**Available data**
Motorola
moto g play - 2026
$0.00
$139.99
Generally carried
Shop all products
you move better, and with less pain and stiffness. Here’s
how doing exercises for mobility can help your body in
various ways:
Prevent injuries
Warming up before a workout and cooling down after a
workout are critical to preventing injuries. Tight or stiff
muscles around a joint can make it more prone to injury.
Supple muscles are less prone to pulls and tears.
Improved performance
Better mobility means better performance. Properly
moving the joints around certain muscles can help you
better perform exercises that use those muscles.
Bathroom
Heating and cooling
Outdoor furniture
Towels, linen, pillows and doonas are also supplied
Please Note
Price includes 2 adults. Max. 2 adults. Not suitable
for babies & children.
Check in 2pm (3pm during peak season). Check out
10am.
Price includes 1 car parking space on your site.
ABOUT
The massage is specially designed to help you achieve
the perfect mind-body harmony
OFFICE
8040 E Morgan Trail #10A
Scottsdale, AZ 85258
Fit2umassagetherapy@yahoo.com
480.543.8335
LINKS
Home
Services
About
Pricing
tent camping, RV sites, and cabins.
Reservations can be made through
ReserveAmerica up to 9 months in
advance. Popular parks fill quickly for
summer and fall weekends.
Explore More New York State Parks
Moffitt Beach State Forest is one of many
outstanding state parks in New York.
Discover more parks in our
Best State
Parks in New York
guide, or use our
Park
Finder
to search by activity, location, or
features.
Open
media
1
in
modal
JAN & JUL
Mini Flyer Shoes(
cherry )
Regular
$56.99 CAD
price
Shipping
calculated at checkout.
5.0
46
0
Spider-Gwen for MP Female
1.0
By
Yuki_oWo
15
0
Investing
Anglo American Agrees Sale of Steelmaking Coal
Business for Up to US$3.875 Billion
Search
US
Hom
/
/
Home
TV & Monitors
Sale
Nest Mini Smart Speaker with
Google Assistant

**Task to complete**
Look through the listing and extract every line with "less" in it.

**Result of this exercise**
you move better, and with less pain and stiffness. Here’s
Supple muscles are less prone to pulls and tears.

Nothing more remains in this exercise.